── Recorded information ──

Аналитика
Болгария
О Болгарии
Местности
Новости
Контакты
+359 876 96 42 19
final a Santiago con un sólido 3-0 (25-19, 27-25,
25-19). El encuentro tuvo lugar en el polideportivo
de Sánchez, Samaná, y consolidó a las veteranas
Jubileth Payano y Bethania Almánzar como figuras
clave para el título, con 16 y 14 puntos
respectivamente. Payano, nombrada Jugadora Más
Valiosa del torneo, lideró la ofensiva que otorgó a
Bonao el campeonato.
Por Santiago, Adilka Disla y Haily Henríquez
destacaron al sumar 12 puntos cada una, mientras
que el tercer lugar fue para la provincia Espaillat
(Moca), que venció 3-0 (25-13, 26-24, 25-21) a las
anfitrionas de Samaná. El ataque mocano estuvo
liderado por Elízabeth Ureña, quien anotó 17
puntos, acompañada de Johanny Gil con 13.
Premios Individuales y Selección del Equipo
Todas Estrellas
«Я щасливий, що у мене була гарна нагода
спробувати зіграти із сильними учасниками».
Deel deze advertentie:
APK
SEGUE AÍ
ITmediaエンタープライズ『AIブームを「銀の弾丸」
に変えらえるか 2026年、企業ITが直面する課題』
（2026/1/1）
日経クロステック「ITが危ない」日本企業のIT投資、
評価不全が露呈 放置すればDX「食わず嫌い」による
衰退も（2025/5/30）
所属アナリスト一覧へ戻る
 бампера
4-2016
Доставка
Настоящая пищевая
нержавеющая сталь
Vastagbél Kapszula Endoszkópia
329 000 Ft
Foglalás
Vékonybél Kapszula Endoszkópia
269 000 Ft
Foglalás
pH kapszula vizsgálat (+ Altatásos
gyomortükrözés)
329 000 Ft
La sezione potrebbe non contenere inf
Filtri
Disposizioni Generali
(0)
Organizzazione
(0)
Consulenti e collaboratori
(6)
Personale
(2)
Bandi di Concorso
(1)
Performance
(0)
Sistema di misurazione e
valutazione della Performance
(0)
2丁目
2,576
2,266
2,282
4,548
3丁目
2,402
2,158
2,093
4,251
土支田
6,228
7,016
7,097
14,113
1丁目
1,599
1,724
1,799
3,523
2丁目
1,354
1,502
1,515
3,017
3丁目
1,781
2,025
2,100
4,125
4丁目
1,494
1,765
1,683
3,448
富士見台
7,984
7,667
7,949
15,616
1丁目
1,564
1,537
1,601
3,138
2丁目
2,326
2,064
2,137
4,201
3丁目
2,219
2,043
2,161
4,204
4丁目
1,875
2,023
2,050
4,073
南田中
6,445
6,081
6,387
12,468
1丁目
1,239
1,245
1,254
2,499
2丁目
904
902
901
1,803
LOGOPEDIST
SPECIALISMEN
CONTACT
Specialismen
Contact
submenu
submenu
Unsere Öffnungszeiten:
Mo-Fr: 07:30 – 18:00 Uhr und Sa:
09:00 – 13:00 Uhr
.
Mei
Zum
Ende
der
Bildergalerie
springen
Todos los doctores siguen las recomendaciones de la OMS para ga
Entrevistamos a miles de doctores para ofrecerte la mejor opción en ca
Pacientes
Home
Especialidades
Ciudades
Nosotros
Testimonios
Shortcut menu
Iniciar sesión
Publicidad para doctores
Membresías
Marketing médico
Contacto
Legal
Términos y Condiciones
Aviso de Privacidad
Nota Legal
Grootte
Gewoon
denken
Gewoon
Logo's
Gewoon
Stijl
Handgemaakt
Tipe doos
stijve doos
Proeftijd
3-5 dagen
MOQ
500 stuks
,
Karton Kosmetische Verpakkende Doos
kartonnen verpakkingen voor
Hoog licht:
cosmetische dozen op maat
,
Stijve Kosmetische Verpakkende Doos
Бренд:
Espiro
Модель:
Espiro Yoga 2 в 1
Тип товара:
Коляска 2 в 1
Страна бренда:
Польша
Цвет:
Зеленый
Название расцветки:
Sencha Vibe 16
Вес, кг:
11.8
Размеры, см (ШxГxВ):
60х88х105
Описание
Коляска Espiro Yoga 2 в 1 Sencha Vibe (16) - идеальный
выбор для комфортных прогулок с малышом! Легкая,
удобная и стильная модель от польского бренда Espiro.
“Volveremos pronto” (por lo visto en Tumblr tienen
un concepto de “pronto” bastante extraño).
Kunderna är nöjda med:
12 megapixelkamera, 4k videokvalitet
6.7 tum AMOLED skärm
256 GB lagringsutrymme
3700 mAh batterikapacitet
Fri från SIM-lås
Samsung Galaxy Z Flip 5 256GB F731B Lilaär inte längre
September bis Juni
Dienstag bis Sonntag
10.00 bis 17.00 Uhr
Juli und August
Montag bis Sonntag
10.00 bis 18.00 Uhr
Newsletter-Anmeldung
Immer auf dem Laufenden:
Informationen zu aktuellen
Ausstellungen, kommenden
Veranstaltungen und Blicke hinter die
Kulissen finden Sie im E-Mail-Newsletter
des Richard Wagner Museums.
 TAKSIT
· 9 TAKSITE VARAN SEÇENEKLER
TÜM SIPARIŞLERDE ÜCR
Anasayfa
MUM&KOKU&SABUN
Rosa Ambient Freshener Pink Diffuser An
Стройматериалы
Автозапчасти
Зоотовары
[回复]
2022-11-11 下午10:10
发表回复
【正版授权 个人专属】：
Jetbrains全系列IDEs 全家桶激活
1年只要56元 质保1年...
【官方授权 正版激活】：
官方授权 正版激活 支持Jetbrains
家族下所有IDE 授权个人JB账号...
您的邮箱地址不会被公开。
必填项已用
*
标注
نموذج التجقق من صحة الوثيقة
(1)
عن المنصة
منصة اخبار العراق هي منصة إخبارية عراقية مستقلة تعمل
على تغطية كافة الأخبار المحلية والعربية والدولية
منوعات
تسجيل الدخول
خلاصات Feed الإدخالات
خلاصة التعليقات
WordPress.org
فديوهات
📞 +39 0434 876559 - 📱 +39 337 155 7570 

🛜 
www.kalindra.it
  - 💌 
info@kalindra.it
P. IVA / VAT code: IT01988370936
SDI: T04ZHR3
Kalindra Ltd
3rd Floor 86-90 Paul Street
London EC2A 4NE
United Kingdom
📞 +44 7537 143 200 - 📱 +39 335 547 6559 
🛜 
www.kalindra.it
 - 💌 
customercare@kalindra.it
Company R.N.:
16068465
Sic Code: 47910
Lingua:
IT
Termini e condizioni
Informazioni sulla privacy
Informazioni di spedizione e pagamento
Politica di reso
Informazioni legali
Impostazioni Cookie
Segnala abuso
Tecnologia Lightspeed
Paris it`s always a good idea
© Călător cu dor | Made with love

───

# Exercise:
Return all lines from the entries that contain the string "бренда".

# Exercise answer:
Страна бренда:
удобная и стильная модель от польского бренда Espiro.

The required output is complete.